WHAT NEEDS TO BE DONE -> Below are some records. Return exactly their lines from the one containing "Iliq kashtan" through the one containing "Украинцев держат за дурачков", and drop the pictures.

---*---

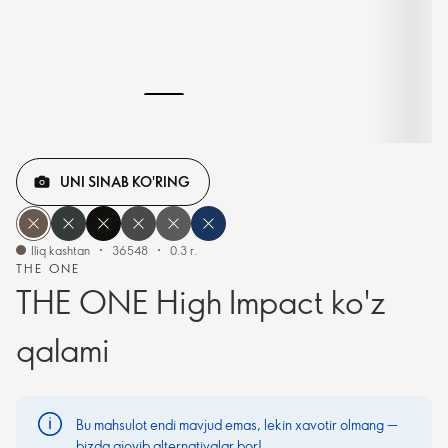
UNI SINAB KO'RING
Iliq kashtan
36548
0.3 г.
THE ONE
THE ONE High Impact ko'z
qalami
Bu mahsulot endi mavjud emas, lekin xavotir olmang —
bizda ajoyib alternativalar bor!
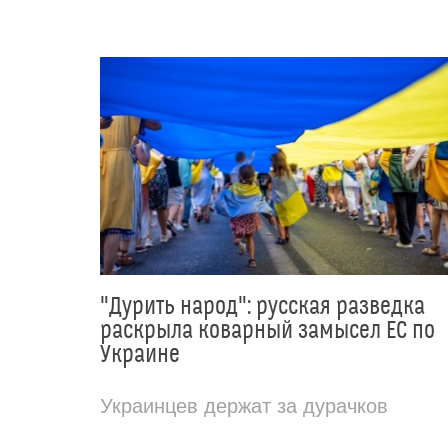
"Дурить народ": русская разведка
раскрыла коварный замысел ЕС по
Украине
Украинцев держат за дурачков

---*---

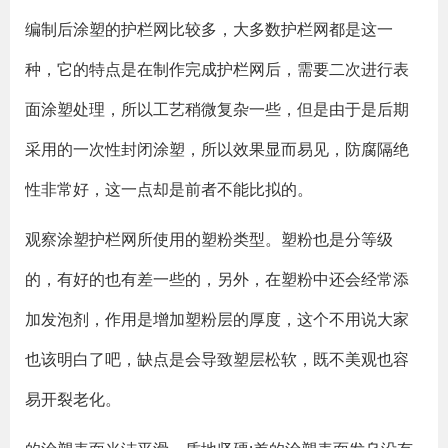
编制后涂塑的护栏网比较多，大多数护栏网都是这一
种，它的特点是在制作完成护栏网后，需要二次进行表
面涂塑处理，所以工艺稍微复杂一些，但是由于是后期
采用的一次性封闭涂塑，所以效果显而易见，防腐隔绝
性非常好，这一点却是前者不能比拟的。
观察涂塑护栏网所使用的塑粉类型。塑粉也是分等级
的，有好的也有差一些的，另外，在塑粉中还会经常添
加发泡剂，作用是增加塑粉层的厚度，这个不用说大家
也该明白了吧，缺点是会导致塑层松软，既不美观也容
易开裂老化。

---*---

SOLUTION ->
Iliq kashtan
36548
0.3 г.
THE ONE
THE ONE High Impact ko'z
qalami
Bu mahsulot endi mavjud emas, lekin xavotir olmang —
bizda ajoyib alternativalar bor!
"Дурить народ": русская разведка
раскрыла коварный замысел ЕС по
Украине
Украинцев держат за дурачков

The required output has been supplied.